All of the other furniture throughout the house are period but not original to the Tayloe family. The central stairhall stands between your living and eating rooms (see plans above) but more with this later. On the contrary part of the stairhall is the dining room. The lovely thing about the orientation of the home is that rooms are bathed in natural light each day. The dining room also features a genuine Coade stone mantel.

The brass hearth fenders are kept beautifully polished. All of the brasses would have been regularly polished to reveal the candlelight. Stepping back to the stairhall notice the ivory “mortgage button” in the elegant newel. Obviously the myth of this ornamental feature is more interesting than reality. There is no home loan with this homely house when it was built! Heading up to the family quarters on the next floor notice the curved walls continue. This elegant jib door leads to one of many closets rather. This closet probably held the beds of the slaves who slept beyond your doorways of the master suite.

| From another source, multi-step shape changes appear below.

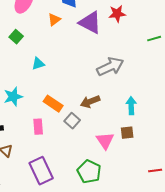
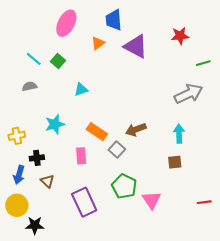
red star: (117, 14) -> (180, 36), moved
gray arrow: (110, 67) -> (188, 94), moved
pink triangle: (105, 141) -> (152, 200), moved
green pentagon: (89, 172) -> (124, 186), moved

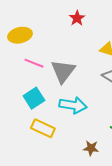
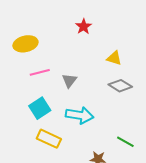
pink line: (34, 63) -> (40, 72), turned -36
gray triangle: (63, 71) -> (69, 81), size x0.6

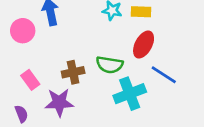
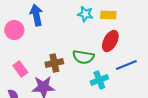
blue line: (164, 75) -> (126, 65), turned -55
cyan cross: (130, 94) -> (99, 80), size x0.7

The round room on top of the admittance is the primary family seated room known as the Treaty Room. After the war of 1812 when the White House was burned by the British (in 1814), the Octagon House briefly offered as the president’s residence for President Madison and his wife Dolly.

It is at this room that the president ratified the Treaty of Ghent which finished the war. The initial table sits in the entry foyer of the home while this exact replica lets you take a closer look. I really like the easy solid wood mantels here on the 2nd floor. However the best benefit of the homely houses in my opinion will be the behind the scenes spaces. Adjacent to the elegant main stair is a rather clever triangular staircase which allows for more discreet access throughout the house and entry into the basement servants quarters. The cellar is actually quite shiny with tall ceilings and large windows thanks to the service moat encircling the home.